DATASET EXTRACT:
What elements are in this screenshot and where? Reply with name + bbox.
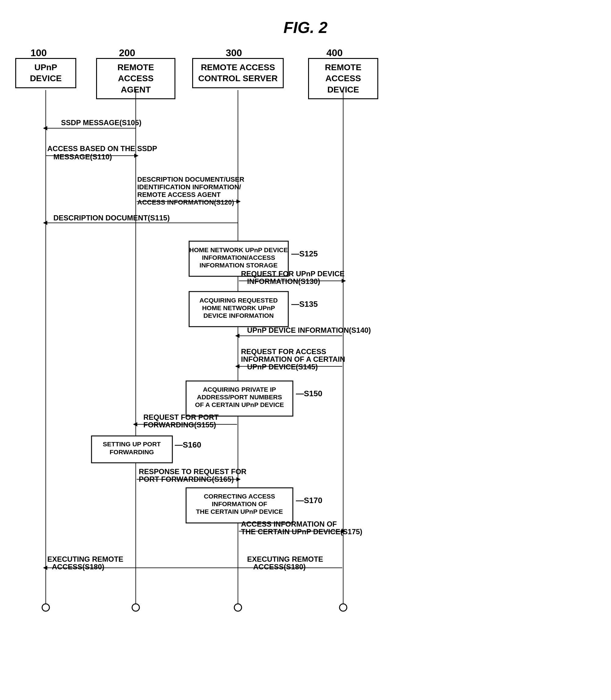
svg-text:REQUEST FOR PORT: REQUEST FOR PORT xyxy=(143,413,219,421)
svg-text:HOME NETWORK UPnP: HOME NETWORK UPnP xyxy=(202,304,275,311)
svg-text:—S125: —S125 xyxy=(291,249,318,258)
svg-marker-57 xyxy=(236,477,241,481)
svg-point-76 xyxy=(132,604,139,611)
svg-text:ADDRESS/PORT NUMBERS: ADDRESS/PORT NUMBERS xyxy=(197,394,282,400)
svg-text:—S160: —S160 xyxy=(175,440,201,449)
svg-text:ACCESS(S180): ACCESS(S180) xyxy=(253,563,306,571)
svg-text:UPnP DEVICE INFORMATION(S140): UPnP DEVICE INFORMATION(S140) xyxy=(247,326,371,334)
svg-text:DEVICE INFORMATION: DEVICE INFORMATION xyxy=(204,312,274,319)
svg-text:SSDP MESSAGE(S105): SSDP MESSAGE(S105) xyxy=(61,118,141,127)
diagram-svg: SSDP MESSAGE(S105) ACCESS BASED ON THE S… xyxy=(0,0,397,672)
svg-text:SETTING UP PORT: SETTING UP PORT xyxy=(103,440,161,448)
svg-text:ACCESS(S180): ACCESS(S180) xyxy=(52,563,104,571)
svg-marker-18 xyxy=(43,221,47,225)
svg-marker-36 xyxy=(235,334,239,338)
svg-text:MESSAGE(S110): MESSAGE(S110) xyxy=(54,152,112,161)
svg-text:INFORMATION/ACCESS: INFORMATION/ACCESS xyxy=(202,254,275,261)
svg-text:FORWARDING(S155): FORWARDING(S155) xyxy=(143,421,216,429)
svg-text:HOME NETWORK UPnP DEVICE: HOME NETWORK UPnP DEVICE xyxy=(190,246,288,253)
svg-text:EXECUTING REMOTE: EXECUTING REMOTE xyxy=(47,555,123,563)
svg-text:UPnP DEVICE(S145): UPnP DEVICE(S145) xyxy=(247,363,318,371)
svg-marker-5 xyxy=(43,126,47,130)
svg-marker-70 xyxy=(43,566,47,570)
svg-text:RESPONSE TO REQUEST FOR: RESPONSE TO REQUEST FOR xyxy=(139,467,247,476)
svg-text:INFORMATION(S130): INFORMATION(S130) xyxy=(247,277,320,286)
svg-text:—S150: —S150 xyxy=(296,389,323,398)
svg-text:REMOTE ACCESS AGENT: REMOTE ACCESS AGENT xyxy=(137,191,221,199)
svg-text:ACQUIRING REQUESTED: ACQUIRING REQUESTED xyxy=(199,297,278,304)
svg-marker-12 xyxy=(236,199,241,204)
svg-text:INFORMATION OF: INFORMATION OF xyxy=(212,500,267,507)
svg-text:THE CERTAIN UPnP DEVICE: THE CERTAIN UPnP DEVICE xyxy=(196,508,283,515)
svg-text:ACCESS INFORMATION(S120): ACCESS INFORMATION(S120) xyxy=(137,199,234,206)
svg-text:CORRECTING ACCESS: CORRECTING ACCESS xyxy=(204,493,275,500)
svg-point-75 xyxy=(42,604,49,611)
svg-text:DESCRIPTION DOCUMENT(S115): DESCRIPTION DOCUMENT(S115) xyxy=(54,214,169,222)
svg-text:ACCESS INFORMATION OF: ACCESS INFORMATION OF xyxy=(241,520,337,528)
svg-text:EXECUTING REMOTE: EXECUTING REMOTE xyxy=(247,555,323,563)
svg-point-78 xyxy=(340,604,347,611)
svg-marker-27 xyxy=(342,279,346,283)
svg-text:REQUEST FOR ACCESS: REQUEST FOR ACCESS xyxy=(241,347,326,356)
svg-text:DESCRIPTION DOCUMENT/USER: DESCRIPTION DOCUMENT/USER xyxy=(137,176,244,183)
svg-text:IDENTIFICATION INFORMATION/: IDENTIFICATION INFORMATION/ xyxy=(137,183,241,191)
svg-text:INFORMATION OF A CERTAIN: INFORMATION OF A CERTAIN xyxy=(241,355,345,363)
svg-text:—S135: —S135 xyxy=(291,300,318,309)
svg-text:INFORMATION STORAGE: INFORMATION STORAGE xyxy=(199,262,278,269)
svg-text:FORWARDING: FORWARDING xyxy=(109,449,154,455)
svg-point-77 xyxy=(234,604,242,611)
svg-marker-39 xyxy=(235,364,239,368)
svg-text:ACQUIRING PRIVATE IP: ACQUIRING PRIVATE IP xyxy=(203,386,276,393)
svg-text:THE CERTAIN UPnP DEVICE(S175): THE CERTAIN UPnP DEVICE(S175) xyxy=(241,527,362,536)
svg-text:OF A CERTAIN UPnP DEVICE: OF A CERTAIN UPnP DEVICE xyxy=(195,401,284,408)
svg-marker-49 xyxy=(133,422,137,426)
svg-text:PORT FORWARDING(S165): PORT FORWARDING(S165) xyxy=(139,475,234,483)
svg-text:—S170: —S170 xyxy=(296,496,323,505)
svg-text:REQUEST FOR UPnP DEVICE: REQUEST FOR UPnP DEVICE xyxy=(241,269,345,278)
svg-text:ACCESS BASED ON THE SSDP: ACCESS BASED ON THE SSDP xyxy=(47,144,157,152)
svg-marker-8 xyxy=(134,154,138,158)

TASK STATEMENT: Skip the pictures, then return the rest of the data exactly.

RESPONSE TO THIS EXERCISE:
What elements are in this screenshot and where? Reply with name + bbox.
svg-text:REQUEST FOR PORT: REQUEST FOR PORT xyxy=(143,413,219,421)
svg-text:HOME NETWORK UPnP: HOME NETWORK UPnP xyxy=(202,304,275,311)
svg-text:—S125: —S125 xyxy=(291,249,318,258)
svg-marker-57 xyxy=(236,477,241,481)
svg-point-76 xyxy=(132,604,139,611)
svg-text:ADDRESS/PORT NUMBERS: ADDRESS/PORT NUMBERS xyxy=(197,394,282,400)
svg-text:—S160: —S160 xyxy=(175,440,201,449)
svg-text:ACCESS(S180): ACCESS(S180) xyxy=(253,563,306,571)
svg-text:UPnP DEVICE INFORMATION(S140): UPnP DEVICE INFORMATION(S140) xyxy=(247,326,371,334)
svg-text:DEVICE INFORMATION: DEVICE INFORMATION xyxy=(204,312,274,319)
svg-text:SSDP MESSAGE(S105): SSDP MESSAGE(S105) xyxy=(61,118,141,127)
diagram-svg: SSDP MESSAGE(S105) ACCESS BASED ON THE S… xyxy=(0,0,397,672)
svg-text:SETTING UP PORT: SETTING UP PORT xyxy=(103,440,161,448)
svg-text:ACCESS(S180): ACCESS(S180) xyxy=(52,563,104,571)
svg-marker-18 xyxy=(43,221,47,225)
svg-marker-36 xyxy=(235,334,239,338)
svg-text:MESSAGE(S110): MESSAGE(S110) xyxy=(54,152,112,161)
svg-text:INFORMATION/ACCESS: INFORMATION/ACCESS xyxy=(202,254,275,261)
svg-text:FORWARDING(S155): FORWARDING(S155) xyxy=(143,421,216,429)
svg-text:HOME NETWORK UPnP DEVICE: HOME NETWORK UPnP DEVICE xyxy=(190,246,288,253)
svg-text:EXECUTING REMOTE: EXECUTING REMOTE xyxy=(47,555,123,563)
svg-text:UPnP DEVICE(S145): UPnP DEVICE(S145) xyxy=(247,363,318,371)
svg-marker-5 xyxy=(43,126,47,130)
svg-marker-70 xyxy=(43,566,47,570)
svg-text:RESPONSE TO REQUEST FOR: RESPONSE TO REQUEST FOR xyxy=(139,467,247,476)
svg-text:INFORMATION(S130): INFORMATION(S130) xyxy=(247,277,320,286)
svg-text:—S150: —S150 xyxy=(296,389,323,398)
svg-text:REMOTE ACCESS AGENT: REMOTE ACCESS AGENT xyxy=(137,191,221,199)
svg-text:ACQUIRING REQUESTED: ACQUIRING REQUESTED xyxy=(199,297,278,304)
svg-marker-12 xyxy=(236,199,241,204)
svg-text:INFORMATION OF: INFORMATION OF xyxy=(212,500,267,507)
svg-text:THE CERTAIN UPnP DEVICE: THE CERTAIN UPnP DEVICE xyxy=(196,508,283,515)
svg-text:ACCESS INFORMATION(S120): ACCESS INFORMATION(S120) xyxy=(137,199,234,206)
svg-text:CORRECTING ACCESS: CORRECTING ACCESS xyxy=(204,493,275,500)
svg-point-75 xyxy=(42,604,49,611)
svg-text:DESCRIPTION DOCUMENT(S115): DESCRIPTION DOCUMENT(S115) xyxy=(54,214,169,222)
svg-text:ACCESS INFORMATION OF: ACCESS INFORMATION OF xyxy=(241,520,337,528)
svg-text:EXECUTING REMOTE: EXECUTING REMOTE xyxy=(247,555,323,563)
svg-point-78 xyxy=(340,604,347,611)
svg-marker-27 xyxy=(342,279,346,283)
svg-text:REQUEST FOR ACCESS: REQUEST FOR ACCESS xyxy=(241,347,326,356)
svg-text:DESCRIPTION DOCUMENT/USER: DESCRIPTION DOCUMENT/USER xyxy=(137,176,244,183)
svg-text:IDENTIFICATION INFORMATION/: IDENTIFICATION INFORMATION/ xyxy=(137,183,241,191)
svg-text:INFORMATION OF A CERTAIN: INFORMATION OF A CERTAIN xyxy=(241,355,345,363)
svg-text:—S135: —S135 xyxy=(291,300,318,309)
svg-text:INFORMATION STORAGE: INFORMATION STORAGE xyxy=(199,262,278,269)
svg-text:FORWARDING: FORWARDING xyxy=(109,449,154,455)
svg-point-77 xyxy=(234,604,242,611)
svg-marker-39 xyxy=(235,364,239,368)
svg-text:ACQUIRING PRIVATE IP: ACQUIRING PRIVATE IP xyxy=(203,386,276,393)
svg-text:THE CERTAIN UPnP DEVICE(S175): THE CERTAIN UPnP DEVICE(S175) xyxy=(241,527,362,536)
svg-text:OF A CERTAIN UPnP DEVICE: OF A CERTAIN UPnP DEVICE xyxy=(195,401,284,408)
svg-marker-49 xyxy=(133,422,137,426)
svg-text:PORT FORWARDING(S165): PORT FORWARDING(S165) xyxy=(139,475,234,483)
svg-text:—S170: —S170 xyxy=(296,496,323,505)
svg-text:REQUEST FOR UPnP DEVICE: REQUEST FOR UPnP DEVICE xyxy=(241,269,345,278)
svg-text:ACCESS BASED ON THE SSDP: ACCESS BASED ON THE SSDP xyxy=(47,144,157,152)
svg-marker-8 xyxy=(134,154,138,158)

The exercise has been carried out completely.